Wer Bafög erhält, muss sich aber an eine monatliche Obergrenze von 407 Euro halten, damit der Bafög-Satz nicht gekürzt wird. Somit besteht eine Differenz von 43 Euro zwischen dem Betrag, den man monatlich verdienen könnte und dem, den man verdienen darf, um weiterhin Bafög in voller Höhe zu erhalten.

Der Verdienst im Bewilligungszeitraum zählt!

Ausgehend von den oben genannten Grenzen darf ein Student also maximal 12 x 407 Euro pro Jahr, also insgesamt 4888 Euro hinzu verdienen, ohne dass das Bafög gekürzt wird. Wann er diese allerdings verdient, bzw, wie lange er dafür braucht, ist völlig unerheblich.

Denn wichtig ist nur, dass er innerhalb des Bewilligungszeitraums für das Bafög, also innerhalb eines Jahres, diesen Höchstwert nicht überschreitet. Ein Student kann also ohne Weiteres den vollen Betrag während der Semesterferien verdienen, ohne dass er mit Kürzungen rechnen muss, solange er nicht unterm Jahr noch mehr dazu verdient.

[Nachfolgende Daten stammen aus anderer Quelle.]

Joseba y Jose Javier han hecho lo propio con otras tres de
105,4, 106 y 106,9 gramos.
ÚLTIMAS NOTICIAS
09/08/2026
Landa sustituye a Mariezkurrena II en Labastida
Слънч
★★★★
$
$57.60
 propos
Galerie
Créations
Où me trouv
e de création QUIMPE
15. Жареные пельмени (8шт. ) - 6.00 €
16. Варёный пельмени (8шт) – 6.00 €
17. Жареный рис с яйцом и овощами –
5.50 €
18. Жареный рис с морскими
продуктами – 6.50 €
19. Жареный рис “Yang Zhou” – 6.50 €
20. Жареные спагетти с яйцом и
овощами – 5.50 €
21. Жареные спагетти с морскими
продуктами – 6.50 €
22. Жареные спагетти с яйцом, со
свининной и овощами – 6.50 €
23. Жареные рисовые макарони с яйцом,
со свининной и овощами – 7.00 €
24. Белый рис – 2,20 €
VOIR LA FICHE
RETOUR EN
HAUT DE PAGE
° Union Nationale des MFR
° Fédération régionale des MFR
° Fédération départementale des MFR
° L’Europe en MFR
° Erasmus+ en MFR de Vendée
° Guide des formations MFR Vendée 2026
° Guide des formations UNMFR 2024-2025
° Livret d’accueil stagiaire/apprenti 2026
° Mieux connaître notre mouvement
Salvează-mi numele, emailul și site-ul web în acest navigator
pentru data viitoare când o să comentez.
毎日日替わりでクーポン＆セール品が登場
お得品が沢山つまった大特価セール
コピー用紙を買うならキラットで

Dadurch steigt die Flexibilität bei der Arbeitszeit und Bafög-Bezieher können sich diese völlig frei einteilen. Wer dennoch über den Höchstsatz von 4888 Euro pro Jahr kommt, muss das zu viel erhaltene Bafög übrigens am Ende des Bewilligungszeitraums zurückzahlen.

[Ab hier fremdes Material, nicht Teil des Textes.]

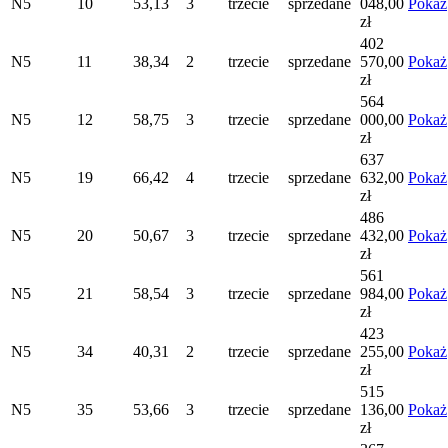
N5
10
53,13
3
trzecie
sprzedane
048,00
Pokaż
zł
402
N5
11
38,34
2
trzecie
sprzedane
570,00
Pokaż
zł
564
N5
12
58,75
3
trzecie
sprzedane
000,00
Pokaż
zł
637
N5
19
66,42
4
trzecie
sprzedane
632,00
Pokaż
zł
486
N5
20
50,67
3
trzecie
sprzedane
432,00
Pokaż
zł
561
N5
21
58,54
3
trzecie
sprzedane
984,00
Pokaż
zł
423
N5
34
40,31
2
trzecie
sprzedane
255,00
Pokaż
zł
515
N5
35
53,66
3
trzecie
sprzedane
136,00
Pokaż
zł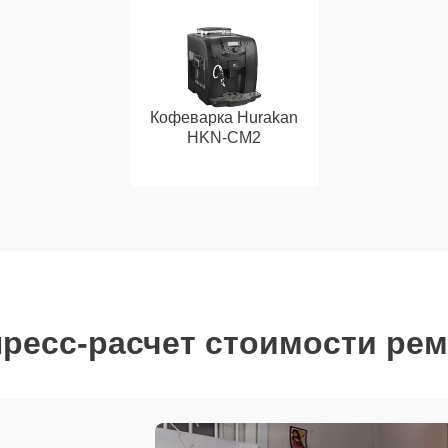
Кофеварка Hurakan
HKN-CM2
ресс-расчет стоимости ре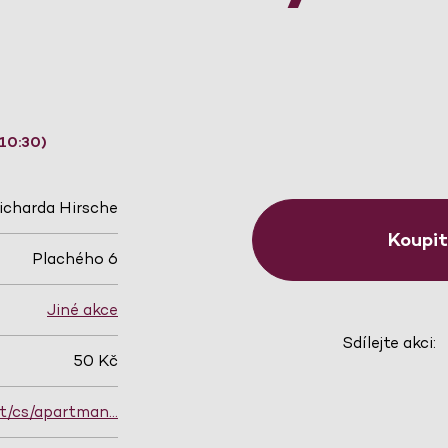
10:30)
charda Hirsche
Koupi
Plachého 6
Jiné akce
Sdílejte akci:
50 Kč
et/cs/apartman…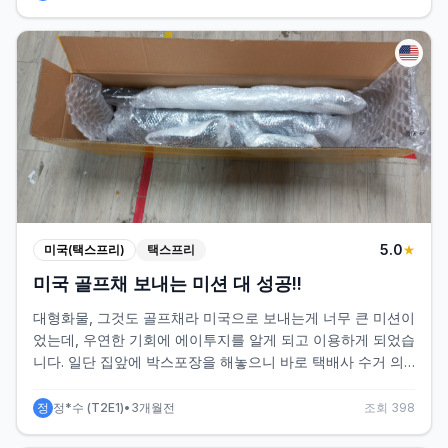
5
.0
미국(택스프리)
택스프리
★
미국 골프채 보내는 미션 대 성공!!
대형화물, 그것도 골프채라 미국으로 보내는게 너무 큰 미션이
었는데, 우연한 기회에 에이투지를 알게 되고 이용하게 되었습
니다. 일단 집앞에 박스포장을 해놓으니 바로 택배사 수거 의
뢰해서 가져가 주시고, 그 다음부터는 일사천리네요...ㅠㅠ 감
동 박스가 망가지면 어쩌나 해서, 부피축소와 재포장도 요청드
정
정*수
(
T2E1
)
•
3개월전
조회
398
렸는데 너무 꼼꼼하게 해주시고, 그 과정에서 고객센터의 응대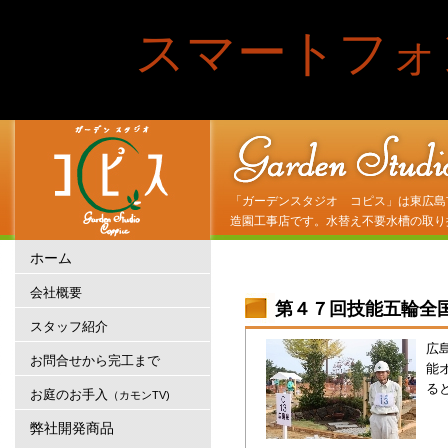
スマートフォ
「ガーデンスタジオ コピス」は東広島
造園工事店です。水替え不要水槽の取り
ホーム
会社概要
第４７回技能五輪全
スタッフ紹介
広
お問合せから完工まで
能
る
お庭のお手入
（カモンTV)
弊社開発商品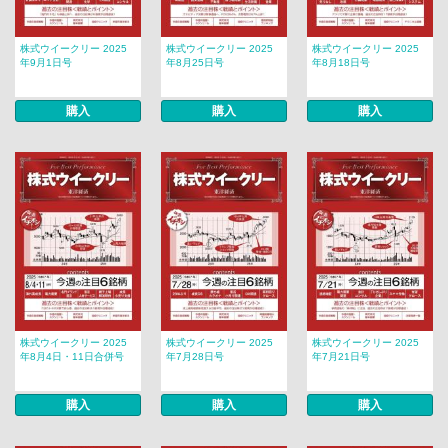
株式ウイークリー 2025
株式ウイークリー 2025
株式ウイークリー 2025
年9月1日号
年8月25日号
年8月18日号
購入
購入
購入
株式ウイークリー 2025
株式ウイークリー 2025
株式ウイークリー 2025
年8月4日・11日合併号
年7月28日号
年7月21日号
購入
購入
購入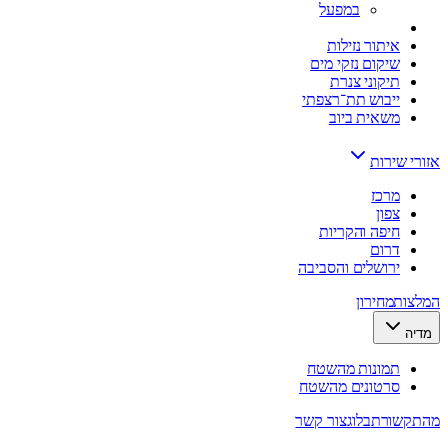
במפעל
איתור נזילות
שיקום נזקי מים
תיקוני צנרת
ייבוש תת־רצפתי
משאית ביוב
אזורי שירות
מרכז
צפון
חיפה והקריות
דרום
ירושלים והסביבה
המלצות
מחירון
מדיה
תמונות מהשטח
סרטונים מהשטח
מהתקשורת
בלוג
צור קשר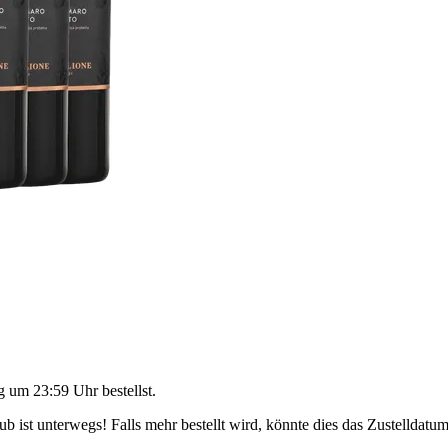
g um 23:59 Uhr
bestellst.
 ist unterwegs! Falls mehr bestellt wird, könnte dies das Zustelldatum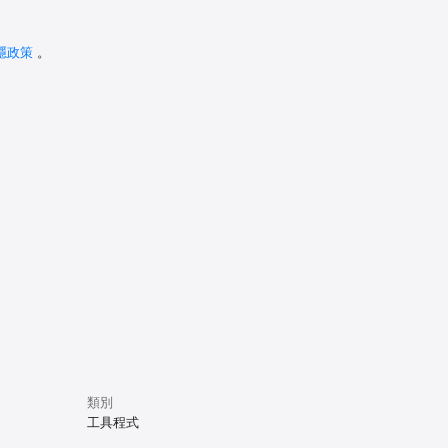
隱政策
。
類別
工具程式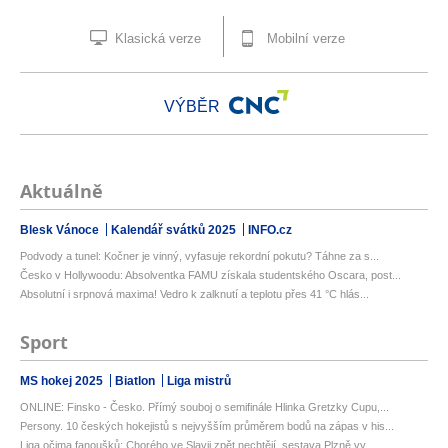
Klasická verze
Mobilní verze
VÝBĚR
Aktuálně
Blesk Vánoce
Kalendář svátků 2025
INFO.cz
Podvody a tunel: Kočner je vinný, vyfasuje rekordní pokutu? Táhne za s...
Česko v Hollywoodu: Absolventka FAMU získala studentského Oscara, post...
Absolutní i srpnová maxima! Vedro k zalknutí a teplotu přes 41 °C hlás...
Sport
MS hokej 2025
Biatlon
Liga mistrů
ONLINE: Finsko - Česko. Přímý souboj o semifinále Hlinka Gretzky Cupu,...
Persony. 10 českých hokejistů s nejvyšším průměrem bodů na zápas v his...
Liga očima fanoušků: Chorého ve Slavii zpět nechtějí, sestava Plzně vy...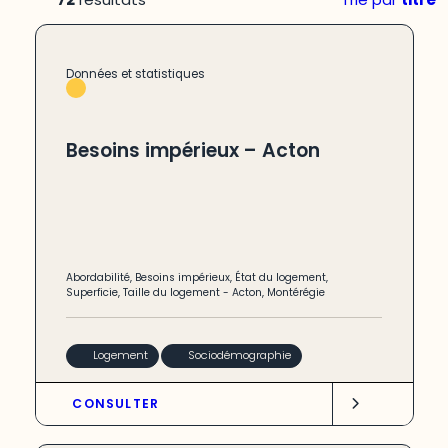
Données et statistiques
Besoins impérieux – Acton
Abordabilité
,
Besoins impérieux
,
État du logement
,
Superficie
,
Taille du logement
-
Acton
,
Montérégie
Logement
Sociodémographie
CONSULTER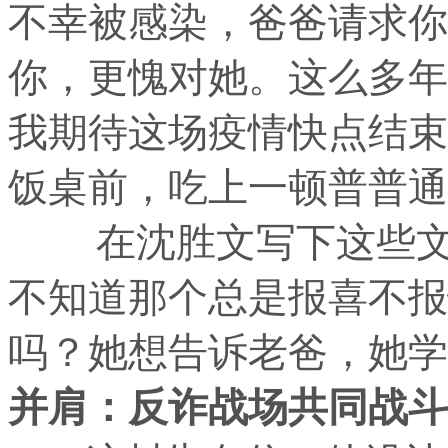
不幸被感染，爸爸请求你
你，更愧对她。这么多年
我期待这场疫情快点结束
饭桌前，吃上一顿普普通
在沈胜文写下这些文
不知道那个总是报喜不报
吗？她想告诉老爸，她学
并肩：反诈战场共同战斗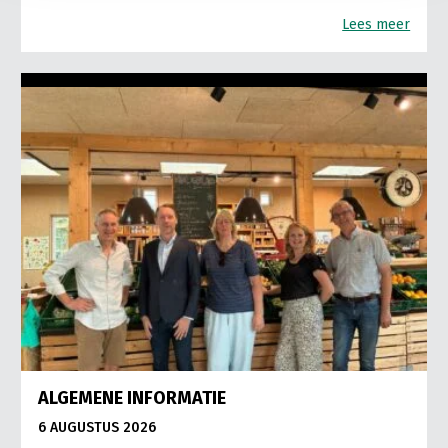
Lees meer
ALGEMENE INFORMATIE
6 AUGUSTUS 2026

Möglichkeiten, doch mehr zu verdienen

Zur Berechnung der Höchstgrenze von 4888 Euro werden nur sozialversicherungspflichtige uns steuerpflichtige Einkommen herangezogen. Alle steuerfreien Zusatzleistungen, die ein Student von seinem Arbeitgeber erhält, zählen also nicht dazu und können problemlos angenommen werden. Dadurch können Studenten in Absprache mit ihrem Arbeitgeber deutlich mehr verdienen ohne mit Kürzungen beim Bafög rechnen zu müssen.

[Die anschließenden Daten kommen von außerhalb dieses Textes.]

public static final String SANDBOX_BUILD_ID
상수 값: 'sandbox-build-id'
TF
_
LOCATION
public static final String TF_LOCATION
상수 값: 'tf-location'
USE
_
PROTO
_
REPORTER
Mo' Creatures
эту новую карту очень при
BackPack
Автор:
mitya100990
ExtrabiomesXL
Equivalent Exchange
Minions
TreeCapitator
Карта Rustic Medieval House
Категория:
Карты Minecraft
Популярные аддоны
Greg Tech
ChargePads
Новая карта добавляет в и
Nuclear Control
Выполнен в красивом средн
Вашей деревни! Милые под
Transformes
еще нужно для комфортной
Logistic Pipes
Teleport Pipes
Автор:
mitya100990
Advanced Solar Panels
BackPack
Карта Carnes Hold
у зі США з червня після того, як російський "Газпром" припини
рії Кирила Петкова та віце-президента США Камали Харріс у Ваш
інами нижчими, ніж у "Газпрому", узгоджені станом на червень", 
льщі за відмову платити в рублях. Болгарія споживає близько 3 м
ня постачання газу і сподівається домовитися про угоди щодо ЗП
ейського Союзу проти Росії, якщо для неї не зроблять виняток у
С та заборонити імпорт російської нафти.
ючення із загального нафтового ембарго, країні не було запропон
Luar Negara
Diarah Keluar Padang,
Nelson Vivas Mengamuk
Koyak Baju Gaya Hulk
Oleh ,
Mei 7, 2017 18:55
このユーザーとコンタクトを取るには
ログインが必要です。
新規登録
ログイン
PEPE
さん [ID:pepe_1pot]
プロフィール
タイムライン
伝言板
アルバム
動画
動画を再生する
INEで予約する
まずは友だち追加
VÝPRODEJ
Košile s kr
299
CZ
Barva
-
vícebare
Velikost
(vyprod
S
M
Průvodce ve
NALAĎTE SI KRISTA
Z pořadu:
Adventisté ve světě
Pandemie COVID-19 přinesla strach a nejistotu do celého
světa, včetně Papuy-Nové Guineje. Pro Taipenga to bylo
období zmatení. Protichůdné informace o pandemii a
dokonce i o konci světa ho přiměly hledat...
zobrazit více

Erlaubt sind zum Beispiel steuerfreie Zugaben wie Tankgutscheine oder Warengutscheine. Diese dürfen bis zu einer Höchstgrenze von 44 Euro pro Monat ausgegeben werden. Dadurch ergibt sich indirekt pro Jahr ein mögliches zusätzliches Einkommen von bis zu 528 Euro. Alle getroffenen Angaben zählen übrigens auch, wenn eine Person mehrere Minijobs ausübt. Es zählen dann die kumulierten Einkommen aus allen Jobs für die genannten Höchstgrenzen.